Washington was soon filled with troops coming in from the northern states. The first major battle of the war took place on July 21, 1861, about 25 miles southwest of the city, at a stream north of Manassas, Va., called Bull Run. The Union forces numbered over 28,000, and the Confederates over 32,000.

It was expected that the Union would easily win, and that the war would quickly end in its favor. But the Union troops were soundly defeated, and were forced into a disorderly retreat. On July 22 French wrote, “I am sick in body and mind. The battle yesterday was disastrous to our troops…at (half) past 8 I walked down in the City and soon found, to my sorrow, that our ‘grand army’ had made a grand run, and had been terribly cut up.”

French and Lincoln’s relationship grew into friendship. Lincoln felt comfortable sharing his thoughts with French about the “times and situation of affairs.” French was amused by Lincoln’s informal manner.

He described being at the White House on Sept. 4, 1861 when “…a carriage drove up to the door with four gentlemen in it. The President was one, but no mortal man would ever have suspected it was ‘The President.’ He was dressed in gray woolen clothing … He was covered with dust and came in alone with the peculiar swinging gait that characterizes the old ‘Rail splitter.’”

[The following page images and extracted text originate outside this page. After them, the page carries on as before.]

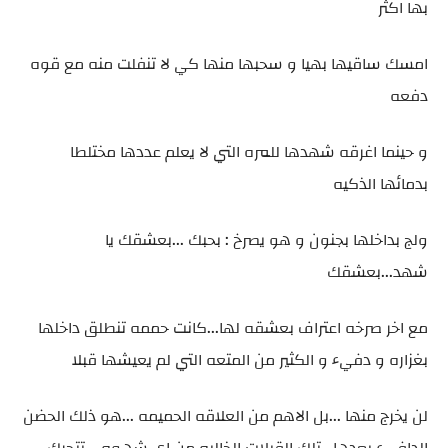
بها اكثر
امسك ساقيها بهيا و سحبها منها كي لا تنفلت منه مع قوه
دفعه
و حينما اغرقه شهدها للمره التي لا يعلم عددها مختلطا
بدمائها الذكيه
ولج بداخلها بجنون و هو يصرخ : بحبك ...بعشقك يا
شهد...بعشقك
مع اخر صرخه اعتراف بعشقه لها...كانت حممه تنطلق داخلها
بغزاره و دفيء و الكثير من المتعه التي لم يعيشها قبلا
لن يخرج منها ...بل الاهم من العلاقه الحميمه ...هو ذلك الحضن
الدافيء بعدها...تلك القبلات الخاليه من اي شهوه ...تتحرك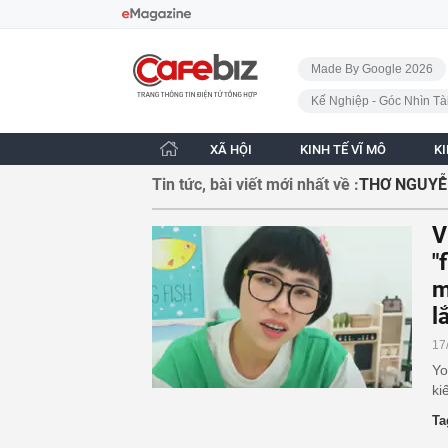
Bỏ qua điều hướng
CafeBiz - Trang chủ
Made By Google 2026
Kế Nghiệp - Góc Nhìn Tà
XÃ HỘI
KINH TẾ VĨ MÔ
K
Tin tức, bài viết mới nhất về :
THƠ NGUY
V
"
m
l
17
Yo
ki
Ta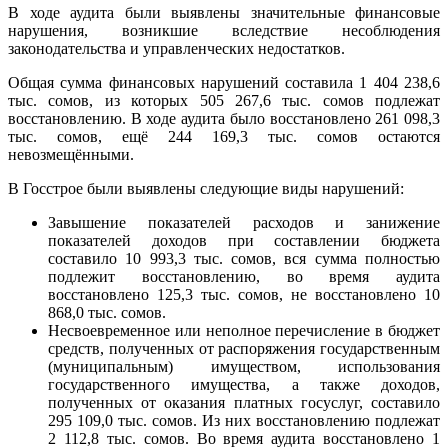
В ходе аудита были выявлены значительные финансовые
нарушения, возникшие вследствие несоблюдения
законодательства и управленческих недостатков.
Общая сумма финансовых нарушений составила 1 404 238,6
тыс. сомов, из которых 505 267,6 тыс. сомов подлежат
восстановлению. В ходе аудита было восстановлено 261 098,3
тыс. сомов, ещё 244 169,3 тыс. сомов остаются
невозмещёнными.
В Госстрое были выявлены следующие виды нарушений:
Завышение показателей расходов и занижение
показателей доходов при составлении бюджета
составило 10 993,3 тыс. сомов, вся сумма полностью
подлежит восстановлению, во время аудита
восстановлено 125,3 тыс. сомов, не восстановлено 10
868,0 тыс. сомов.
Несвоевременное или неполное перечисление в бюджет
средств, полученных от распоряжения государственным
(муниципальным) имуществом, использования
государственного имущества, а также доходов,
полученных от оказания платных госуслуг, составило
295 109,0 тыс. сомов. Из них восстановлению подлежат
2 112,8 тыс. сомов. Во время аудита восстановлено 1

On Sept. 6, 1861 Lincoln appointed French to the position he had held in the administration of President Franklin Pierce — Commissioner of Public Buildings. His responsibilities would include caring for the White House, which would require frequent interactions with the President’s wife, Mary Todd Lincoln. After visiting the Lincolns in the White House on Sept. 7 French wrote, “Mrs. L. expressed her satisfaction at my appointment, and I hope and trust she and I shall get along quietly. I certainly shall do all in my power to oblige her and make her comfortable. She is evidently a smart, intelligent woman, and likes to have her own way pretty much. I was delighted with her independence and her ladylike reception of me.”